Helen’s story: part 1

As promised, here is the first part of a story from one of my research interviews. This is the story of how Helen and David, who had happy, fairly conventional monogamous marriage for 43 years, coped when Helen fell in love with someone else. David and Helen had a strong relationship, a good sex life (if less frequent than it used to be) and deep reserves of love and trust. She says:

I can honestly say that I was never tempted to look elsewhere, with or without David’s knowledge.

Then one day Helen was persuaded by friends to take part in a week-long historical pageant, in which a 17th century village would be reconstructed. There she got to know Julie and Miriam, who had been partners for five years. Miriam was in her sixties but Julie was about the same age as Helen’s daughter Georgina. They all hit it off and had some hilarious, and also thoughtful, times.

When the project ended, although she liked them as friends, Helen didn’t expect to see Julie and Miriam very often. But to her surprise, Julie kept on seeking her out, sending her little notes, inviting her on walks, for coffee, all without Miriam or David. Julie was vivacious and bubbly and Helen began to realise that she found her very attractive. Then one morning she awoke after dreaming about Julie in an undeniably sexual way. She realised that she was falling in love with Julie. She says:

My eyes had been opened. From then on I was like a love-struck teenager! I realised I loved Julie, but I could hardly believe it myself and didn’t dare express my feelings even to her, let alone tell David. It seemed impossible that she could love me.

Then one evening, over a meal that Julie had arranged, their feelings for each other spilled out. Julie said “I’ve loved you since that first week”. Then, as Helen puts it:

Everything went off with a bang.
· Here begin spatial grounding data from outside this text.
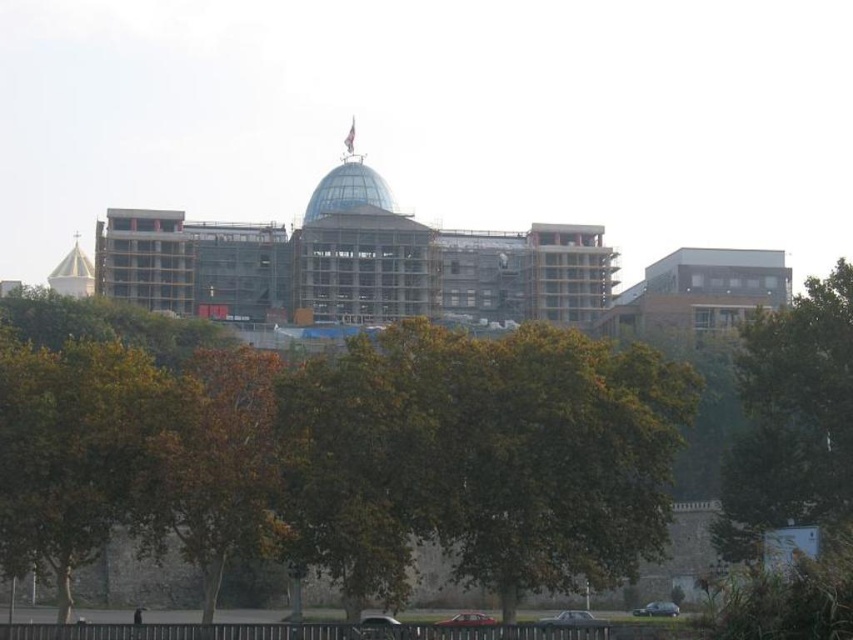 You are standing at the center of the construction site and see the point marked at coordinates (791, 419). What object is located at that point?

The point at coordinates (791, 419) is occupied by a green leafy tree at right.

You are standing in front of the construction site and see the green leafy tree at lower left and the green leafy tree at right. Which tree is positioned more to the east if the construction site faces north?

The green leafy tree at lower left is positioned more to the east because it is to the left of the green leafy tree at right, and since the construction site faces north, left would correspond to the east direction.

You are standing in front of the construction site and want to determine the relative positions of two points marked in the image. Which of the two points, point (161, 522) or point (796, 371), is closer to you?

Point (161, 522) is closer to the viewer than point (796, 371). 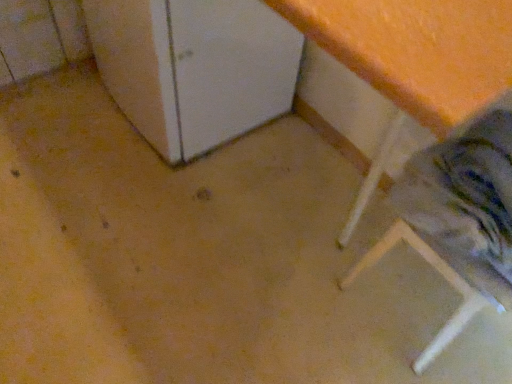 The image size is (512, 384). Describe the element at coordinates (439, 273) in the screenshot. I see `wooden step stool at lower right` at that location.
For three weeks we were in a crazy and intoxicating world, in a complete spin. We loved being together, it was effortless and we wanted to know everything the other had ever done. We felt we had always known each other.

Options for Helen

Helen had several things to cope with. First, the fact that this was all happening while she was married, when she had intended to be faithful to David all her life. These feelings must have been quite a shock for her.

Then there was the fact that it was a woman that she was falling for, when she had not been interested in women before. She was suddenly faced with her own bisexuality. Many women in their late 60s would find this particularly difficult, as homosexuality is only just becoming widely accepted in the UK, and bisexuality is still not often talked about in heterosexual circles. Helen was lucky, however: her daughter Georgina had previously come out as a lesbian, so Helen had worked through for her difficulties with the idea of women loving women several years earlier. But she had still never applied these ideas to herself.

Then there was the question of what, if anything, to tell her husband David. How to explain this double whammy – that you have fallen in love with someone else, and that it is a much younger woman? And to cap it all, Julie was in a long-term relationship with someone else, Miriam. Miriam was Helen’s age and Helen knew and liked her. She knew Julie was committed to Miriam, just as she was to David. She had no wish to hurt Miriam.

So, what would you do in Helen’s situation?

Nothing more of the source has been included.